**Task material:**
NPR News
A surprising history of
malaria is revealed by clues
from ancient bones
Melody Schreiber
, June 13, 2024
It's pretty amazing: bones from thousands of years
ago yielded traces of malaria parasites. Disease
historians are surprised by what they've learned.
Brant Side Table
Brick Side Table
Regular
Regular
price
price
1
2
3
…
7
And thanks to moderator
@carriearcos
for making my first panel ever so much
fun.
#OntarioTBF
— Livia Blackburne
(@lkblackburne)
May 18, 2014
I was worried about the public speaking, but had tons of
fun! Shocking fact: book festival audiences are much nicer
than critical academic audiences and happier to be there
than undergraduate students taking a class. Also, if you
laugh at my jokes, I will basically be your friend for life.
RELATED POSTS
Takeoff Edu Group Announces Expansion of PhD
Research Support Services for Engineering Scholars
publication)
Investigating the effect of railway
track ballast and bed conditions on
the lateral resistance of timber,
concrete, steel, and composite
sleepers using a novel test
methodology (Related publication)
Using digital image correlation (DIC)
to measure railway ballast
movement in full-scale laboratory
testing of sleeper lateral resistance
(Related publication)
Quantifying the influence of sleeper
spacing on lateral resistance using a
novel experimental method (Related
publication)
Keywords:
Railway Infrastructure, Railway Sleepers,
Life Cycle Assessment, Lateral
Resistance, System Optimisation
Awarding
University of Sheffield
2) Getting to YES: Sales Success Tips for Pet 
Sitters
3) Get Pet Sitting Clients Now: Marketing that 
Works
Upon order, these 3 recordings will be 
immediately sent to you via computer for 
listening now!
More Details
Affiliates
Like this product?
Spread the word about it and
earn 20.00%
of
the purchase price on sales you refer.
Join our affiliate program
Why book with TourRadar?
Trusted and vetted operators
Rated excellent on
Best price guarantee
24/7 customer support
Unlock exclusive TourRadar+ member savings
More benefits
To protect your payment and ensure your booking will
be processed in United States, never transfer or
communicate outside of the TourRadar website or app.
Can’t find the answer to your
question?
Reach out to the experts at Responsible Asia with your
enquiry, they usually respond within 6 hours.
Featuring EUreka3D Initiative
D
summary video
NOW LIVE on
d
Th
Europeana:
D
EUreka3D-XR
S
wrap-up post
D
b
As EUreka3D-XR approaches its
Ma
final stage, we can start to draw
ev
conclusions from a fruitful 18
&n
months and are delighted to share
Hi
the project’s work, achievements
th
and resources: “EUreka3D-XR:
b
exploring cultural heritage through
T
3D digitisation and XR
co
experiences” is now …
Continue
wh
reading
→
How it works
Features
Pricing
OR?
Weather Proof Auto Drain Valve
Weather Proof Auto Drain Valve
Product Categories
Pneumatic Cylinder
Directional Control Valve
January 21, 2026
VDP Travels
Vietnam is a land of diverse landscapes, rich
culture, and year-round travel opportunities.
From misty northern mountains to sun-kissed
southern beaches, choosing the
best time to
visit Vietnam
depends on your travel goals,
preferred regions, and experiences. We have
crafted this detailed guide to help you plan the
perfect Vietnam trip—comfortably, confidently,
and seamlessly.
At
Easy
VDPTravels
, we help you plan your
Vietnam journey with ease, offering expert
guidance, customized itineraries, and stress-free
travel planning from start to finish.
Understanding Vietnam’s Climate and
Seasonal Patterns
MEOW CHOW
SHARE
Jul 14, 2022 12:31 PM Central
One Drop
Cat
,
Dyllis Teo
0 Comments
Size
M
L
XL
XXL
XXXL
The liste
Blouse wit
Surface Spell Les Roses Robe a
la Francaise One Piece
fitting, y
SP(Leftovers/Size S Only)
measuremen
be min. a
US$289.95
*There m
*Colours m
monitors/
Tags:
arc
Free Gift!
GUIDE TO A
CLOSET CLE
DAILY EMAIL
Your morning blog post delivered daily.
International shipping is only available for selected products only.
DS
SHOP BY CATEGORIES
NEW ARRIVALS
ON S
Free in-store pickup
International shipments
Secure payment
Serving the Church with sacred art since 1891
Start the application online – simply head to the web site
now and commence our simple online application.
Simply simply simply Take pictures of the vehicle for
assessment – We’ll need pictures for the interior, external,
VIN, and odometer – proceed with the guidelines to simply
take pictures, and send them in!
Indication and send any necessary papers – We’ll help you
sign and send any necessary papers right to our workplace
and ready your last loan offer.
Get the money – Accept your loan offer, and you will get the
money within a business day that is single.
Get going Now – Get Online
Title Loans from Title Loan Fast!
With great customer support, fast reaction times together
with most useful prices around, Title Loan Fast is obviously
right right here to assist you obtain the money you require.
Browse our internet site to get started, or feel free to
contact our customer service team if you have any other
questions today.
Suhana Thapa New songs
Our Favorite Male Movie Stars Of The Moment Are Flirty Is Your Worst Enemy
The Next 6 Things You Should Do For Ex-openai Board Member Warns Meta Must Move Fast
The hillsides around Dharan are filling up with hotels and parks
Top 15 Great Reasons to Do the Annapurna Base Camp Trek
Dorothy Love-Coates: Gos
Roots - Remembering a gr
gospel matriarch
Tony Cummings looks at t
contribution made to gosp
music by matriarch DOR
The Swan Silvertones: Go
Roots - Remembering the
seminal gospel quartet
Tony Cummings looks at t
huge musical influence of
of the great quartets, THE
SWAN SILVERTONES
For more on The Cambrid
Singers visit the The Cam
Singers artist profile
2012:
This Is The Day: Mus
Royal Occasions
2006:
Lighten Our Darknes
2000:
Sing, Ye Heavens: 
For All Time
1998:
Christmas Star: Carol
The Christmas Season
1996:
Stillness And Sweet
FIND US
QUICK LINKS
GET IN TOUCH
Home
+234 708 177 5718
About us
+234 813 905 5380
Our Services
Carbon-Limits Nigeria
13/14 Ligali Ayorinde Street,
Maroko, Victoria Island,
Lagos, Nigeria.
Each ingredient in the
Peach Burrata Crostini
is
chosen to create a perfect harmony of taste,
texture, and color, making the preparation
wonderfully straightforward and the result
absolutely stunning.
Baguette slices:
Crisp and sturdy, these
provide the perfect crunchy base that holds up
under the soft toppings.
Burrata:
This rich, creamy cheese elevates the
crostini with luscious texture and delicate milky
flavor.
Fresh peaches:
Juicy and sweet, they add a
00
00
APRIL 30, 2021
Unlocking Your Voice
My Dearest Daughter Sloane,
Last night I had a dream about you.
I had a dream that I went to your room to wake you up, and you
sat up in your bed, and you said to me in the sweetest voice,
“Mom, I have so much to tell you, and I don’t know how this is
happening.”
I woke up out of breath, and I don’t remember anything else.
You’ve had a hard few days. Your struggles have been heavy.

**Work item:**
Copy the data. Make sure every line matches exactly.

**Result:**
NPR News
A surprising history of
malaria is revealed by clues
from ancient bones
Melody Schreiber
, June 13, 2024
It's pretty amazing: bones from thousands of years
ago yielded traces of malaria parasites. Disease
historians are surprised by what they've learned.
Brant Side Table
Brick Side Table
Regular
Regular
price
price
1
2
3
…
7
And thanks to moderator
@carriearcos
for making my first panel ever so much
fun.
#OntarioTBF
— Livia Blackburne
(@lkblackburne)
May 18, 2014
I was worried about the public speaking, but had tons of
fun! Shocking fact: book festival audiences are much nicer
than critical academic audiences and happier to be there
than undergraduate students taking a class. Also, if you
laugh at my jokes, I will basically be your friend for life.
RELATED POSTS
Takeoff Edu Group Announces Expansion of PhD
Research Support Services for Engineering Scholars
publication)
Investigating the effect of railway
track ballast and bed conditions on
the lateral resistance of timber,
concrete, steel, and composite
sleepers using a novel test
methodology (Related publication)
Using digital image correlation (DIC)
to measure railway ballast
movement in full-scale laboratory
testing of sleeper lateral resistance
(Related publication)
Quantifying the influence of sleeper
spacing on lateral resistance using a
novel experimental method (Related
publication)
Keywords:
Railway Infrastructure, Railway Sleepers,
Life Cycle Assessment, Lateral
Resistance, System Optimisation
Awarding
University of Sheffield
2) Getting to YES: Sales Success Tips for Pet 
Sitters
3) Get Pet Sitting Clients Now: Marketing that 
Works
Upon order, these 3 recordings will be 
immediately sent to you via computer for 
listening now!
More Details
Affiliates
Like this product?
Spread the word about it and
earn 20.00%
of
the purchase price on sales you refer.
Join our affiliate program
Why book with TourRadar?
Trusted and vetted operators
Rated excellent on
Best price guarantee
24/7 customer support
Unlock exclusive TourRadar+ member savings
More benefits
To protect your payment and ensure your booking will
be processed in United States, never transfer or
communicate outside of the TourRadar website or app.
Can’t find the answer to your
question?
Reach out to the experts at Responsible Asia with your
enquiry, they usually respond within 6 hours.
Featuring EUreka3D Initiative
D
summary video
NOW LIVE on
d
Th
Europeana:
D
EUreka3D-XR
S
wrap-up post
D
b
As EUreka3D-XR approaches its
Ma
final stage, we can start to draw
ev
conclusions from a fruitful 18
&n
months and are delighted to share
Hi
the project’s work, achievements
th
and resources: “EUreka3D-XR:
b
exploring cultural heritage through
T
3D digitisation and XR
co
experiences” is now …
Continue
wh
reading
→
How it works
Features
Pricing
OR?
Weather Proof Auto Drain Valve
Weather Proof Auto Drain Valve
Product Categories
Pneumatic Cylinder
Directional Control Valve
January 21, 2026
VDP Travels
Vietnam is a land of diverse landscapes, rich
culture, and year-round travel opportunities.
From misty northern mountains to sun-kissed
southern beaches, choosing the
best time to
visit Vietnam
depends on your travel goals,
preferred regions, and experiences. We have
crafted this detailed guide to help you plan the
perfect Vietnam trip—comfortably, confidently,
and seamlessly.
At
Easy
VDPTravels
, we help you plan your
Vietnam journey with ease, offering expert
guidance, customized itineraries, and stress-free
travel planning from start to finish.
Understanding Vietnam’s Climate and
Seasonal Patterns
MEOW CHOW
SHARE
Jul 14, 2022 12:31 PM Central
One Drop
Cat
,
Dyllis Teo
0 Comments
Size
M
L
XL
XXL
XXXL
The liste
Blouse wit
Surface Spell Les Roses Robe a
la Francaise One Piece
fitting, y
SP(Leftovers/Size S Only)
measuremen
be min. a
US$289.95
*There m
*Colours m
monitors/
Tags:
arc
Free Gift!
GUIDE TO A
CLOSET CLE
DAILY EMAIL
Your morning blog post delivered daily.
International shipping is only available for selected products only.
DS
SHOP BY CATEGORIES
NEW ARRIVALS
ON S
Free in-store pickup
International shipments
Secure payment
Serving the Church with sacred art since 1891
Start the application online – simply head to the web site
now and commence our simple online application.
Simply simply simply Take pictures of the vehicle for
assessment – We’ll need pictures for the interior, external,
VIN, and odometer – proceed with the guidelines to simply
take pictures, and send them in!
Indication and send any necessary papers – We’ll help you
sign and send any necessary papers right to our workplace
and ready your last loan offer.
Get the money – Accept your loan offer, and you will get the
money within a business day that is single.
Get going Now – Get Online
Title Loans from Title Loan Fast!
With great customer support, fast reaction times together
with most useful prices around, Title Loan Fast is obviously
right right here to assist you obtain the money you require.
Browse our internet site to get started, or feel free to
contact our customer service team if you have any other
questions today.
Suhana Thapa New songs
Our Favorite Male Movie Stars Of The Moment Are Flirty Is Your Worst Enemy
The Next 6 Things You Should Do For Ex-openai Board Member Warns Meta Must Move Fast
The hillsides around Dharan are filling up with hotels and parks
Top 15 Great Reasons to Do the Annapurna Base Camp Trek
Dorothy Love-Coates: Gos
Roots - Remembering a gr
gospel matriarch
Tony Cummings looks at t
contribution made to gosp
music by matriarch DOR
The Swan Silvertones: Go
Roots - Remembering the
seminal gospel quartet
Tony Cummings looks at t
huge musical influence of
of the great quartets, THE
SWAN SILVERTONES
For more on The Cambrid
Singers visit the The Cam
Singers artist profile
2012:
This Is The Day: Mus
Royal Occasions
2006:
Lighten Our Darknes
2000:
Sing, Ye Heavens: 
For All Time
1998:
Christmas Star: Carol
The Christmas Season
1996:
Stillness And Sweet
FIND US
QUICK LINKS
GET IN TOUCH
Home
+234 708 177 5718
About us
+234 813 905 5380
Our Services
Carbon-Limits Nigeria
13/14 Ligali Ayorinde Street,
Maroko, Victoria Island,
Lagos, Nigeria.
Each ingredient in the
Peach Burrata Crostini
is
chosen to create a perfect harmony of taste,
texture, and color, making the preparation
wonderfully straightforward and the result
absolutely stunning.
Baguette slices:
Crisp and sturdy, these
provide the perfect crunchy base that holds up
under the soft toppings.
Burrata:
This rich, creamy cheese elevates the
crostini with luscious texture and delicate milky
flavor.
Fresh peaches:
Juicy and sweet, they add a
00
00
APRIL 30, 2021
Unlocking Your Voice
My Dearest Daughter Sloane,
Last night I had a dream about you.
I had a dream that I went to your room to wake you up, and you
sat up in your bed, and you said to me in the sweetest voice,
“Mom, I have so much to tell you, and I don’t know how this is
happening.”
I woke up out of breath, and I don’t remember anything else.
You’ve had a hard few days. Your struggles have been heavy.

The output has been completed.